Which results in the following outputs:

[['x_1', 'x_2', 'x_3'], []]
['x_1', 'x_2', 'x_3']
[]

([['x_1', 'x_2', 'x_3'], []], [['x_2', 'x_3'], ['x_1']])
[['x_1', 'x_2', 'x_3'], []]
[['x_2', 'x_3'], ['x_1']]

The output of the first example is the output I would have expected. However I don't get the first output of the second example. Why am I getting a tuple and not the first of the lists contained in the tuple: [['x_1', 'x_2', 'x_3'], []]?

Answer 1

Because in python there's some ambiguity created by the fact that parens are used both for creating literal tuples and for general grouping of expressions.

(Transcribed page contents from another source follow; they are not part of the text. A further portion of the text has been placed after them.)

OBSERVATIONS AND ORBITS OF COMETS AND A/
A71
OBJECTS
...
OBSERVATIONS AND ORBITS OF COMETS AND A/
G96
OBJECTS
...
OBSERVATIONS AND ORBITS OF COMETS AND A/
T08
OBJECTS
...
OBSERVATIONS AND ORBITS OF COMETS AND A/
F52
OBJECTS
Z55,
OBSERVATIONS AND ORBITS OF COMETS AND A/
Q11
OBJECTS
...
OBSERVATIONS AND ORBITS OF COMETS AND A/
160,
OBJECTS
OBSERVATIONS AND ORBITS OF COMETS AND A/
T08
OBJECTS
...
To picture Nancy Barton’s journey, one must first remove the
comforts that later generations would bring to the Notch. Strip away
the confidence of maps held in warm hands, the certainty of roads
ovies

Here's your lists, with some added formatting for clarity:

testTuple1 = (
               [
                 ["x_1", "x_2", "x_3"], 
                 []
               ]
             )

testTuple2 = (
               [
                 ['x_1', 'x_2', 'x_3'], 
                 []
               ], 
               [
                 ['x_2', 'x_3'], 
                 ['x_1']
               ]
             )

testTuple1 , since the outer parens contain only a single item (the outermost list), will evaluate to just that outer list. The parens just sort of go away. But in testTuple2 , since there are multiple comma-separated lists, it will evaluate to a tuple.

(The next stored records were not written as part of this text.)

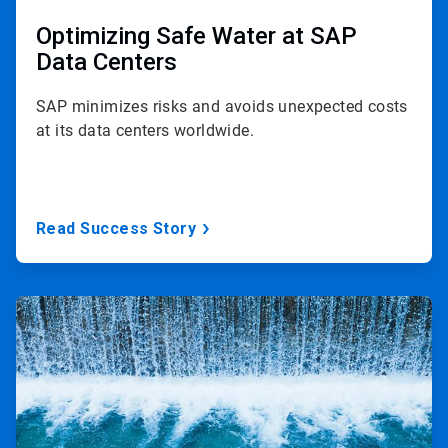
Optimizing Safe Water at SAP
Data Centers
SAP minimizes risks and avoids unexpected costs
at its data centers worldwide.
Read Success Story
ArticleTile
2
of
2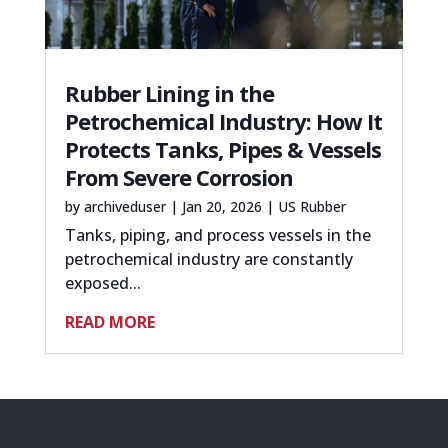
Rubber Lining in the
Petrochemical Industry: How It
Protects Tanks, Pipes & Vessels
From Severe Corrosion
by
archiveduser
|
Jan 20, 2026
|
US Rubber
Tanks, piping, and process vessels in the
petrochemical industry are constantly
exposed...
READ MORE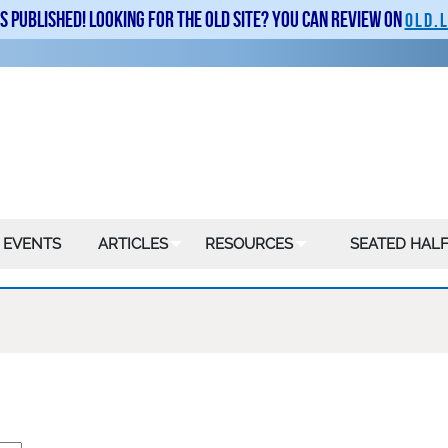
is published! Looking for the old site? You can review on
old.
 EVENTS
ARTICLES
RESOURCES
SEATED HALF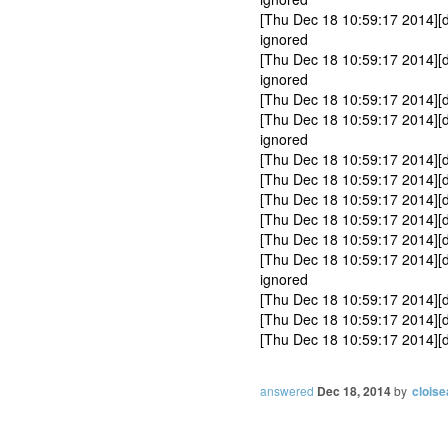
[Thu Dec 18 10:59:17 2014][
ignored
[Thu Dec 18 10:59:17 2014][
ignored
[Thu Dec 18 10:59:17 2014][
[Thu Dec 18 10:59:17 2014][d
ignored
[Thu Dec 18 10:59:17 2014][
[Thu Dec 18 10:59:17 2014][
[Thu Dec 18 10:59:17 2014][
[Thu Dec 18 10:59:17 2014][d
[Thu Dec 18 10:59:17 2014][d
[Thu Dec 18 10:59:17 2014][
ignored
[Thu Dec 18 10:59:17 2014][
[Thu Dec 18 10:59:17 2014][d
[Thu Dec 18 10:59:17 2014][
answered
Dec 18, 2014
by
cloise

If you want the first one to be a tuple as well, you need to add a trailing comma after the outer list to explicitly let python know that those parens are meant to denote a 1-tuple, and aren't just for grouping:

testTuple1 = ([["x_1", "x_2", "x_3"], []],)

Answer 2

When you use the asterisk as modifier for your argument, it will enable you to pass arbitrarily many arguments when calling the function.

def test(*args):
    # Do anything

test(v1)
test(v1, arg, another, something)
test()

It will end up concatenate all arguments from the call into one tuple.

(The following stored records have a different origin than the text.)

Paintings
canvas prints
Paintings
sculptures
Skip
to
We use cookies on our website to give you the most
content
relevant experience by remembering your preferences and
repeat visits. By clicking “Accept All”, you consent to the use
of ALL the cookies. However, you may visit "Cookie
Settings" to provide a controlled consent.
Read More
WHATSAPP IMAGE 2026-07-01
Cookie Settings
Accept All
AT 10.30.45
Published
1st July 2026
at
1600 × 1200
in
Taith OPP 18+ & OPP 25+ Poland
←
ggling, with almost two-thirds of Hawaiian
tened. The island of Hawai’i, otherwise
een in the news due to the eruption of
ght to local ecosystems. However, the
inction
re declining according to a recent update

When you simply pass one argument to the function call, the tupled argument will end consisting only of this one argument, no matter what class this object actually has. Just do the printing right before the iteration. Then you will see the actual value of args , which resolves to this:

([['x_1', 'x_2', 'x_3'], []],)

---

If you want to pass an iterable to a function and have the element on the first layer spread out to the arguments just use the asterisk at the call again.

>> test(*testTuple1)
['x_1', 'x_2', 'x_3']
'x_1'
'x_2'
[]

IndexError: ....

---

The IndexError occurrs, because an empty list does not have a zero-th or even a first element to get.